Dataset records section start
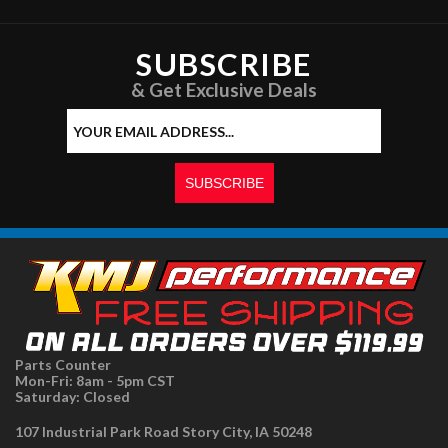
SUBSCRIBE
& Get Exclusive Deals
Parts Counter
Mon-Fri: 8am - 5pm CST
Saturday: Closed
107 Industrial Park Road Story City, IA 50248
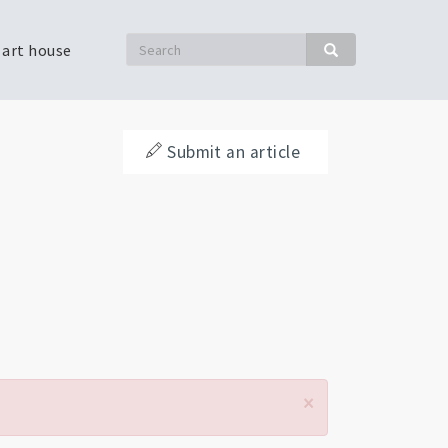
Search
 art house
Search
Submit an article
×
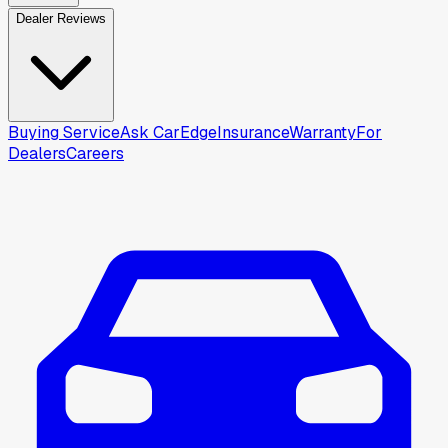
Dealer Reviews
Buying Service
Ask CarEdge
Insurance
Warranty
For
Dealers
Careers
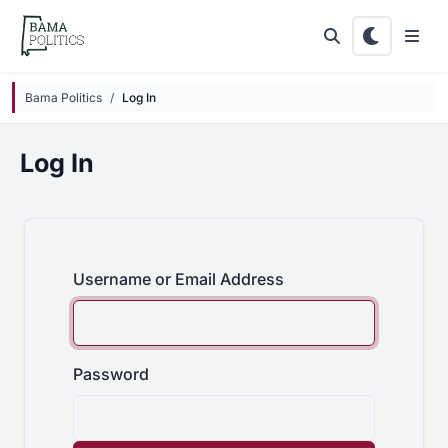
Skip to main content
Bama Politics
Log In
Log In
Username or Email Address
Password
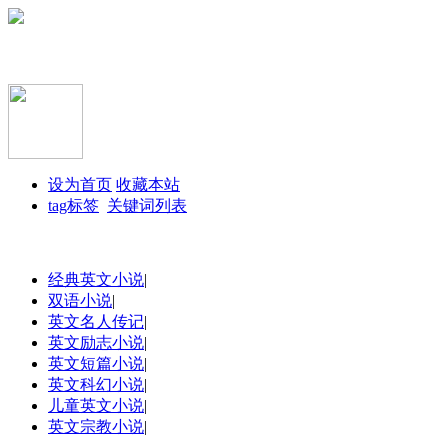
设为首页
收藏本站
tag标签
关键词列表
经典英文小说
|
双语小说
|
英文名人传记
|
英文励志小说
|
英文短篇小说
|
英文科幻小说
|
儿童英文小说
|
英文宗教小说
|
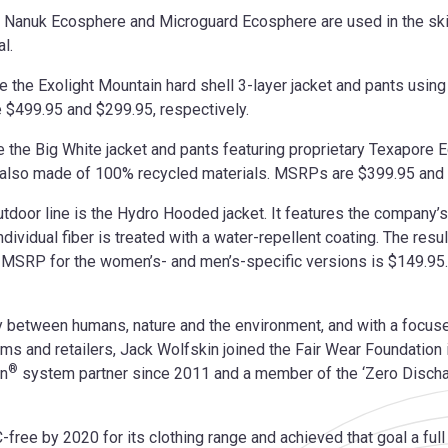
s Nanuk Ecosphere and Microguard Ecosphere are used in the ski co
l.
re the Exolight Mountain hard shell 3-layer jacket and pants usi
 $499.95 and $299.95, respectively.
re the Big White jacket and pants featuring proprietary Texapore 
s also made of 100% recycled materials. MSRPs are $399.95 and 
utdoor line is the Hydro Hooded jacket. It features the company
ndividual fiber is treated with a water-repellent coating. The result
t. MSRP for the women’s- and men’s-specific versions is $149.95.
 between humans, nature and the environment, and with a focused 
ms and retailers, Jack Wolfskin joined the Fair Wear Foundatio
®
gn
system partner since 2011 and a member of the ‘Zero Disch
-free by 2020 for its clothing range and achieved that goal a ful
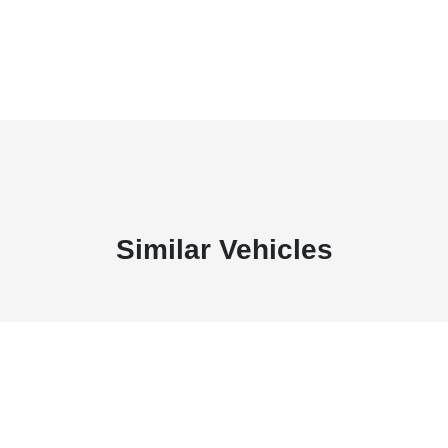
Similar Vehicles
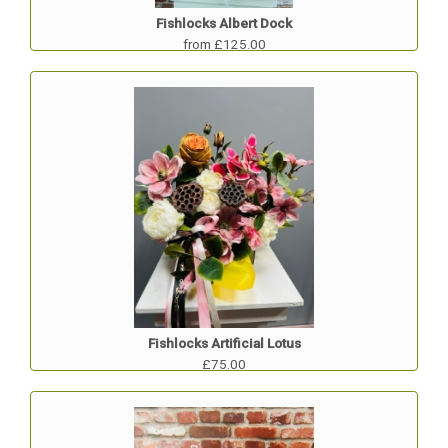
Fishlocks Albert Dock
from £125.00
Fishlocks Artificial Lotus
£75.00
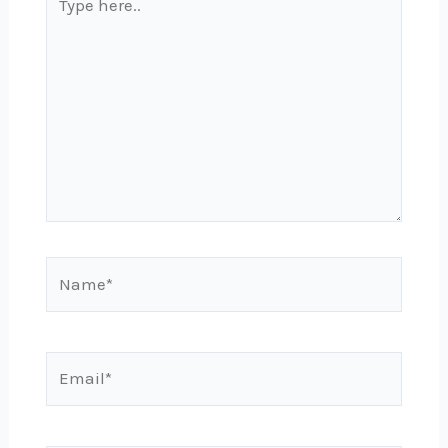
here..
Name*
Email*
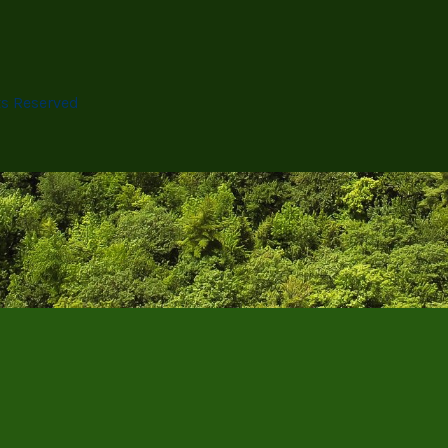
ts Reserved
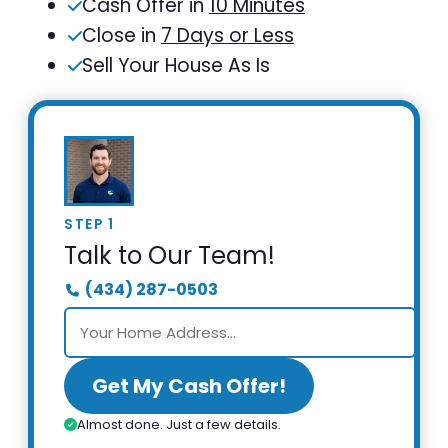
Cash Offer in
10 Minutes
Close in
7 Days or Less
Sell Your House As Is
STEP 1
Talk to Our Team!
(434) 287-0503
Get My Cash Offer!
Almost done. Just a few details.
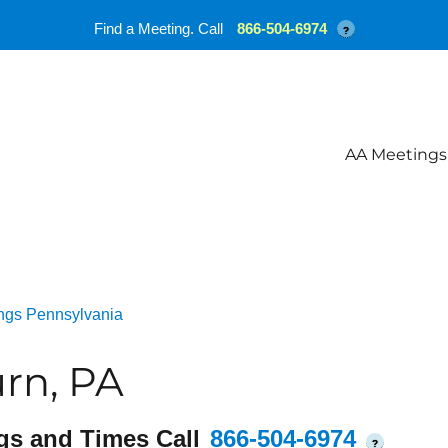
Find a Meeting. Call
866-504-6974
?
AA Meetings
ngs Pennsylvania
rn, PA
gs and Times Call
866-504-6974
?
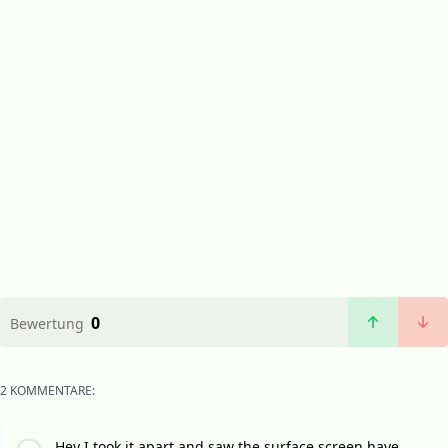
0
Bewertung
2 KOMMENTARE:
Hey I took it apart and saw the surface screen have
Dataset records section end
Work item> The lines above must be transcribed exactly, with every picture left out.

Result of the exercise>
SUBSCRIBE
& Get Exclusive Deals
Parts Counter
Mon-Fri: 8am - 5pm CST
Saturday: Closed
107 Industrial Park Road Story City, IA 50248
Search
 art house
Search
Submit an article
×
Dealer Reviews
Buying Service
Ask CarEdge
Insurance
Warranty
For
Dealers
Careers
Skip to main content
Bama Politics
Log In
Log In
Username or Email Address
Password
设为首页
收藏本站
tag标签
关键词列表
经典英文小说
|
双语小说
|
英文名人传记
|
英文励志小说
|
英文短篇小说
|
英文科幻小说
|
儿童英文小说
|
英文宗教小说
|
s Nanuk Ecosphere and Microguard Ecosphere are used in the ski co
l.
re the Exolight Mountain hard shell 3-layer jacket and pants usi
 $499.95 and $299.95, respectively.
re the Big White jacket and pants featuring proprietary Texapore 
s also made of 100% recycled materials. MSRPs are $399.95 and 
utdoor line is the Hydro Hooded jacket. It features the company
ndividual fiber is treated with a water-repellent coating. The result
t. MSRP for the women’s- and men’s-specific versions is $149.95.
 between humans, nature and the environment, and with a focused 
ms and retailers, Jack Wolfskin joined the Fair Wear Foundatio
®
gn
system partner since 2011 and a member of the ‘Zero Disch
-free by 2020 for its clothing range and achieved that goal a ful
Similar Vehicles
Fishlocks Albert Dock
from £125.00
Fishlocks Artificial Lotus
£75.00
here..
Name*
Email*
ts Reserved
Cash Offer in
10 Minutes
Close in
7 Days or Less
Sell Your House As Is
STEP 1
Talk to Our Team!
(434) 287-0503
Get My Cash Offer!
Almost done. Just a few details.
Find a Meeting. Call
866-504-6974
?
AA Meetings
ngs Pennsylvania
rn, PA
gs and Times Call
866-504-6974
?
0
Bewertung
2 KOMMENTARE:
Hey I took it apart and saw the surface screen have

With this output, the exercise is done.